Four Popular Espresso Drink Recipes

From stovetop percolators to countertop brewers to the French press, there are lots of ways to make and enjoy coffee.  Of course, a cup of coffee is great, but there really is nothing like a traditional Italian, espresso-based drink.  Typically you would drink these hot—and sometimes with milk—for a rich, earthy—and sometimes creamy—Kafexpress coffee experience.


The simplest of all coffee drinks, the espresso is just a straight shot of strong coffee. To make an espresso (and it is best with an espresso machine, of course) you press one ounce of water through roughly ¼ oz of ground coffee using 9 pounds of pressure, consistently over 30 seconds.  This produces a “shot” of espresso: unfiltered, unadulterated, unaltered coffee richness.  While the intent of an espresso is to drink it straight to enjoy the coffee for its own characteristics, though, you can combine this shot of espresso with other ingredients for more flavor, more sweetness, more variety.


One such drinks is the cafe latte.
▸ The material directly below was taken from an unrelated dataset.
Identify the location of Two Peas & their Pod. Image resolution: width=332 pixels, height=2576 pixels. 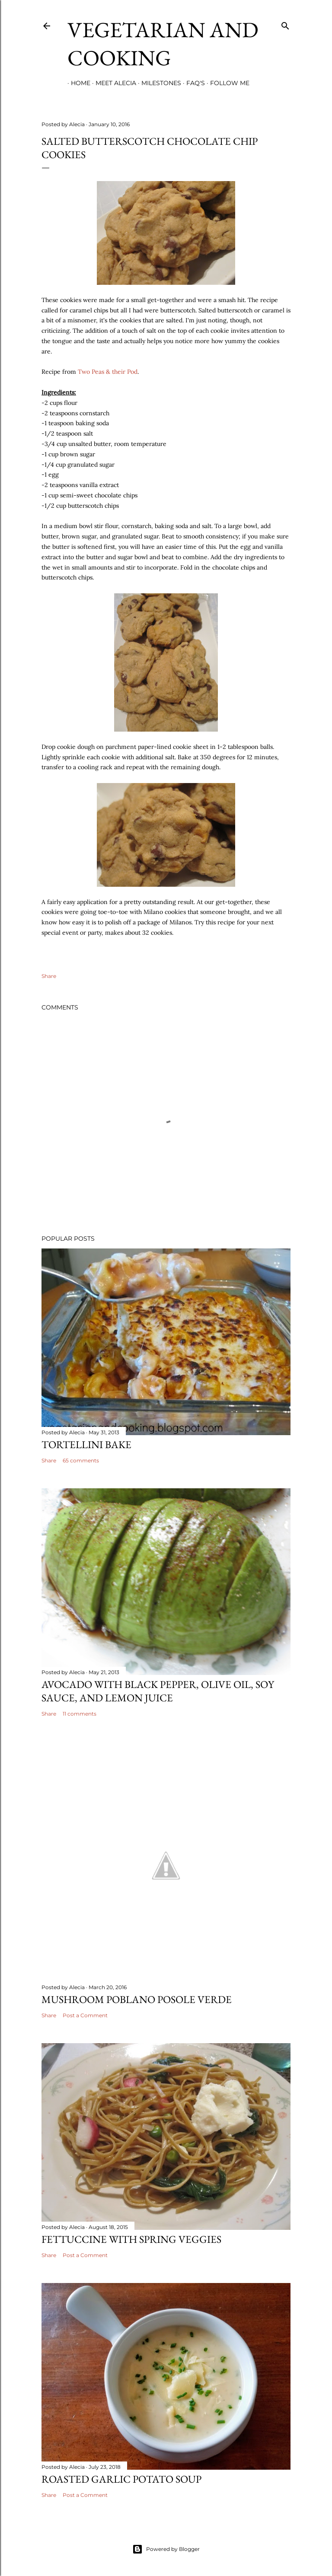
(107, 372).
To make this you take the very same shot of espresso and pour between 6 and 8 ounces of steamed milk over the top of it.  The two ingredients will mix in the cup. This is the basic latte—which is actually consumed more than brewed coffee, at least in the United States—but American coffee culture now has all kinds of flavors and other options that you can add to a latte.


The Cappuccino is to Europe what the Cafe latte is to America.  Indeed, the cappuccino is the most consumed coffee recipe throughout Europe.  The two are very similar but in this case, instead of 6 to 8 oz of steamed milk, you top the 1 oz shot of espresso with about 2 oz of milk foam.


If you are more fond of coffee in its rawest, purest, most beautiful form (a straight shot of espresso) but might wish to cut the acidity a bit, this could be the right drink for you.  Macchiato means “spotted” in Italian and this drink gets this name because it is just a shot of espresso with a single drop of milk—just enough to slightly lighten the drink’s hue.  The goal of this “spot” is that it spreads out across the surface of the espresso for a hint of creaminess. And yes, this is a very “European” way to drink coffee.